Note: This series is based on React 16 — if you are using a newer version, your mileage may vary.
I was tasked without setting up a new codebase for a frontend rewrite at work this week. I’ve used Create React App for all my previous React projects, but I didn’t want to default to that — after all, stack decisions I make right now could affect the company for the next 3-5 years. I wanted to make sure I knew and understood all the pieces of this codebase since I’m responsible for it, so I decided to research different options and roll my own React environment.
How to Install NodeJS
Before you can set up a React project, you’ll need Node installed. While you aren’t necessarily creating a Node server here, Node is still used to add third party packages (via npm, which is bundled with Node) to your project as well as run scripts such as a local development server.
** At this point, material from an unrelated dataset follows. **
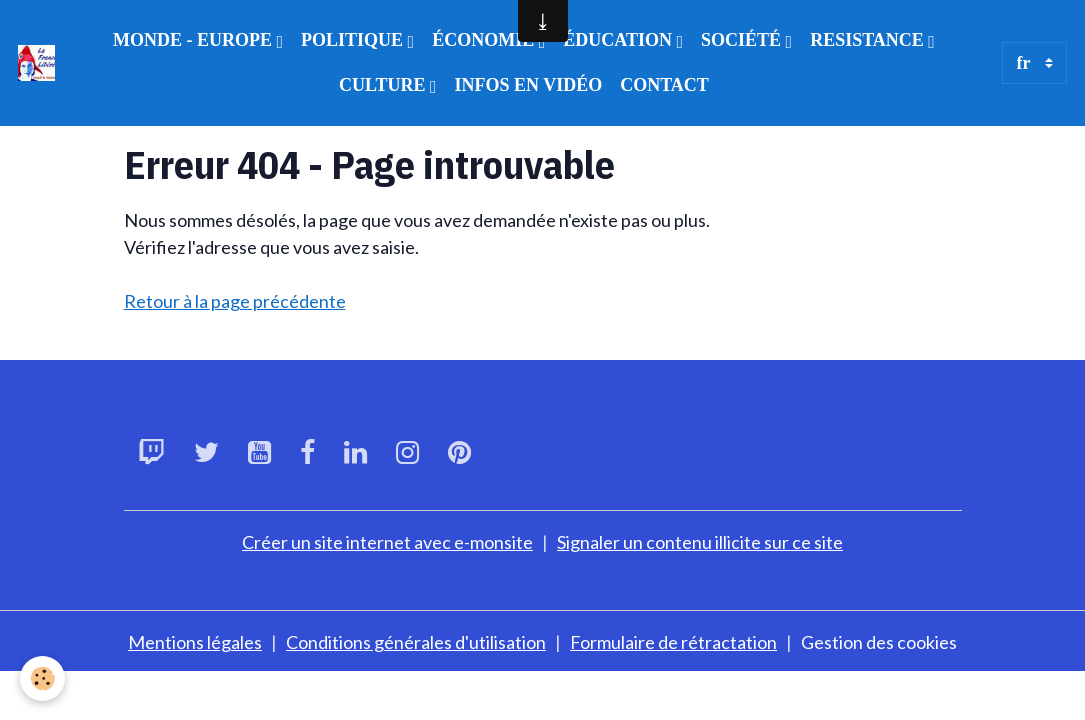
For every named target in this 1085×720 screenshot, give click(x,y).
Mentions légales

To install Node, you can take a couple of different routes.
Option 1: Install it from the NodeJS website. This will install a single version of Node on your machine as well as npm.
I chose to use Nodenv because it’s similar to rbenv, which I’ve used in the past. You can install Nodenv a couple of different ways, but I installed it via Homebrew because I’m on OS X and it’s dead simple.
After installing Nodenv, you can run
nodenv install -l to get a list of available versions to install. You can then run
nodenv install x.y.z (replacing
x.y.z with your desired version number) to install the Node version of your choice. I chose 8.11.3, the version recommended on the NodeJS website at the time of this writing.